To prepare the structured catalysts, 200 cpsi cordierite monoliths were shaped to fit a 0.5’’ ID reactor. Alumina wash-coating solution was prepared, by adding 5 g Boehmite and 30 g deionized water into 25 g γ-Al₂O₃. The monoliths, pretreated at 120 °C, were immersed in the wash-coating solution for 1 min, and the excess solution was gently blown off with pressurized air. After wash-coating, the monoliths were dried at 120 °C for 4 h and calcined at 400 °C for 12 h. Wash-coating was repeated to tune the thickness of the Al₂O₃ layer. After wash-coating, the active material was deposited by immersing the monolith into a Co(NO₃)₂•6H₂O solution, prepared by dissolving 33.3 g Co(NO₃)₂•6H₂O in 25.6 ml DI water, for 1 min. The excess solution was blown off gently. The catalyst was then dried at 120 °C for 4 h and calcined at 400 °C for 12 h. The final ZSM-5 coating was applied by dip coating the monolith into a NH₄-ZSM-5 slurry, prepared by mixing 20 g NH₄-ZSM-5 with 31 ml DI water. The excess solution was again blown off, and the previously described drying and calcination protocols were repeated. Two wash-coatings of Al₂O₃ and a single Cobalt impregnation produced approximately 5 wt.% Co₃O₄ loading on the monolith.

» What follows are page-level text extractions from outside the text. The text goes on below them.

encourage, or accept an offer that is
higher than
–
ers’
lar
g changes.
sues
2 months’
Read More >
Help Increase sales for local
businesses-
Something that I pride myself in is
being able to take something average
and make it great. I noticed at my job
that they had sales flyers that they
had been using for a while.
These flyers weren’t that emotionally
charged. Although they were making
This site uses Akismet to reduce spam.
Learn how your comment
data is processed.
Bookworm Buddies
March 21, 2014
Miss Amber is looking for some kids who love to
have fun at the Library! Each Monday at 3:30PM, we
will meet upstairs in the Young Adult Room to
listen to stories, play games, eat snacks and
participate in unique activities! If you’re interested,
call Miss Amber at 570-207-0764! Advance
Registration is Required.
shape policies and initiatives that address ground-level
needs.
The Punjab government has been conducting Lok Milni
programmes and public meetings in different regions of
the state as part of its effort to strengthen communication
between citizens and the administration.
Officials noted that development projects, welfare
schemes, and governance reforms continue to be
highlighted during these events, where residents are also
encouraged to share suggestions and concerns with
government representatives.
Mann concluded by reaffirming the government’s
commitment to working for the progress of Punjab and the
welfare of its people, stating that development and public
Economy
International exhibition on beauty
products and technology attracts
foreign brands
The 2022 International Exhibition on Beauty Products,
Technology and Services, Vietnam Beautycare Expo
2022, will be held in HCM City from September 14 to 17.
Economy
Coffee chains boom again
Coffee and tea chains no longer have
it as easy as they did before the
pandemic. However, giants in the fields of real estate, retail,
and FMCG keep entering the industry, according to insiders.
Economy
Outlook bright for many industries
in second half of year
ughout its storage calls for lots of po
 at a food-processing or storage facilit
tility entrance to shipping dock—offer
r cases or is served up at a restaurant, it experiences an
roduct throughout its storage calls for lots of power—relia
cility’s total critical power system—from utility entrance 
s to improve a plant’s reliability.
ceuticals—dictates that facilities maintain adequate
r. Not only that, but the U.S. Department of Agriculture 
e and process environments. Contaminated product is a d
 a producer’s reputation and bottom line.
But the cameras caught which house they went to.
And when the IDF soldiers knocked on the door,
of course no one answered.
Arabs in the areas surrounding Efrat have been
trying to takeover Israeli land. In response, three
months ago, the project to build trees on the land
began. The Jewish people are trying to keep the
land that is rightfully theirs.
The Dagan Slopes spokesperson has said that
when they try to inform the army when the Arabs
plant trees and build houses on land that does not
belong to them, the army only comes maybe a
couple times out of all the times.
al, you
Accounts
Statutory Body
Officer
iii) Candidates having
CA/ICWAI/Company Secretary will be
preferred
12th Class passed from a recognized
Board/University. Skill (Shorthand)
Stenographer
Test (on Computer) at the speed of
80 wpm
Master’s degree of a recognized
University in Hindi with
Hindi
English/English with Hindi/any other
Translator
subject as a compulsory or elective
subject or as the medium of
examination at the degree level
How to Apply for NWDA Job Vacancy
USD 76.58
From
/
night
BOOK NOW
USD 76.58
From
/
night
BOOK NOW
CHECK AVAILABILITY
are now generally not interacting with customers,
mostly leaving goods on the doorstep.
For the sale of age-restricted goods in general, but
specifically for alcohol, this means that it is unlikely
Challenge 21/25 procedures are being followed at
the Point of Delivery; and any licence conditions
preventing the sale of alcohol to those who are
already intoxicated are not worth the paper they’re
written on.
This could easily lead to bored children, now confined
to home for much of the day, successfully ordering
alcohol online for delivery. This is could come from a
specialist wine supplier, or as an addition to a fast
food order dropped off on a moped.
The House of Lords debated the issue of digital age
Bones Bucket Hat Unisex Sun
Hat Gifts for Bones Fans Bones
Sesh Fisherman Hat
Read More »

In the following, the notation for the catalyst represents the coating sequence.

The functionality of the ZSM-5 coating was analyzed in terms of its capacity to enhance cracking and isomerization reactions, as well as its capability to control the size of the hydrocarbons produced. FTS was performed using catalysts with and without ZSM-5 coating to test this hypothesis. Only results that were within 5 wt.% mass balance error were accepted. Experiments were repeated at least three times or as many required to meet the mass balance requirement. The ZSM-5 layer was responsible for decreased CO₂ selectivity. The CO₂ decrease could be explained by the strong hydrophilicity of the ZSM-5, which decreased the local composition of H₂O on the Co sites and limited the extent of the water gas shift reaction over Co. Fig.1 shows that the hydrocarbon selectivity of the C₅-C₁₂ range product increased significantly with the ZSM-5/Co/Al₂O₃/M catalyst. C₅-C₁₂ liquid product selectivity reached 60.9 wt.%. The reason for this selectivity improvement is the cracking, isomerization, and oligomerization reactions over the ZSM-5 catalyst membrane. Hydrocracking and isomerization reactions shifted the selectivity of heavy hydrocarbons (>C₁₂) to lighter products (C₅-C₁₂), while oligomerization reactions decreased the C₂-C₄ yields and favored products in the desired C₅-C₁₂ range. The Co/Al₂O₃/M catalyst was selective to heavy hydrocarbons up to C₂₈. There was a shift of selectivity from heavy hydrocarbons to light hydrocarbons when the ZSM-5 coated catalyst was used. The selectivity peak for the ZSM-5/Co/Al₂O₃/M catalyst was at C₈, which indicates a high octane rating and a high-quality gasoline product. The same conclusion can be drawn from Fig.1(b-c). The selectivity to isomers reached 49.8 wt.%, which is about 15 wt.% higher than previously reported values for FTS. Hydrocracking and isomerization over the ZSM-5 coated catalysts were very extensive. In summary, monolith catalysts coated with ZSM-5 membrane showed high activity and high selectivity towards gasoline range products.

Fig.1: Liquid hydrocarbon distribution. (a) Selectivity of different carbon number species for Co/Al₂O₃/M and ZSM-5/Co/Al₂O₃/M. (b) (c) Paraffin, isomer, olefin selectivity as a function of carbon number for Co/Al₂O₃/M and ZSM-5/Co/Al₂O₃/M.